説得
暫くして落ち着いたイモーテルは「私より…。」と話し始める。
「…私はある程度覚悟はしていましたが、マリタイム様とオール様のお二人が心配です…。お二人の説得はスムーズにいくのでしょうか…?」
彼の言葉に「あぁ…そうだった…。」と思い出す。
「そう…だね。不安しかないけどどうにかするよ…。」
僕は不安しかない未来に溜息を吐いた。
まず僕が動いたのは二人に手紙を書くことだった。
イモーテルの予想通り二人に手紙が届く頃、二人が屋敷に押しかけて来る。
「どういうこと⁉︎トルー君!」
「何故ですか⁉︎トルー様!」
僕は二人に落ち着いてもらい、順番に説明する。最後まで話を聞いた二人は「重婚は⁉︎重婚は出来ないの⁉︎」と告げる。しかし、この国は重婚が許されていない。それを説明しても二人は引き下がらず「重婚が出来る国に行こう!」と言ってきた。

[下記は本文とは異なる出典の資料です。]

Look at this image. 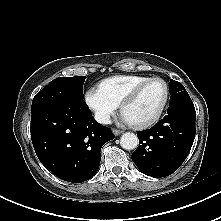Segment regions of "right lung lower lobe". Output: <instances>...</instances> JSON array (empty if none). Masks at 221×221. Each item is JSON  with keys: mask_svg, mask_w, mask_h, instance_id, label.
Masks as SVG:
<instances>
[{"mask_svg": "<svg viewBox=\"0 0 221 221\" xmlns=\"http://www.w3.org/2000/svg\"><path fill=\"white\" fill-rule=\"evenodd\" d=\"M31 139L46 168L62 180L80 183L97 173L101 147L114 135L97 123L86 103L80 101L32 112Z\"/></svg>", "mask_w": 221, "mask_h": 221, "instance_id": "obj_1", "label": "right lung lower lobe"}]
</instances>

流石にそれは出来ないと再び説得すると漸く諦めたようにガックリと項垂れた。
「申し訳ありません…勝手に決めてしまって。言い訳もありません。」
そう頭を下げると二人に謝られる。
「あっいや、こっちこそゴメンね…トルー君の気持ちも考えずに自分の気持ちを押し付けてしまって…。」
「私も残念ですが…そこまで話が進んでるのなら諦めるしかありません…。」
コールだけは半泣きである。分かっていたことだが罪悪感が半端ない。気まずい雰囲気が流れる中、コンコンッというノックと共にサンバックが入ってきた。
「話しは済んだのか?」
「うん、今ちょうど終わったところだよ。」
僕は助かった…と思い微笑む。
サンバックはスッと二人の前に立つと「二人共すまない、先々決めてしまって…。各々がトルーを想っているのは知っていたがトルーの気持ちを知った後、早くどうにかしなくてはという気持ちが優ってしまった。」と頭を下げる。
するとオール様が慌てて「いいえ!僕達もサンバック様の同じ立場なら同等のことをしていたはずです!」とフォローする。さらにコールまで「トルー様…お幸せに…。」と泣き出してしまった。
僕はコールの様子におろおろしてしまったが、サンバックは「…そう言ってもらえたらありがたいが…。」と気恥ずかしげに視線をさ迷わせている。
僕はこの雰囲気にホッとしつつ、これでなんとか結婚について報告が出来たかな、とコールを慰めたのだった。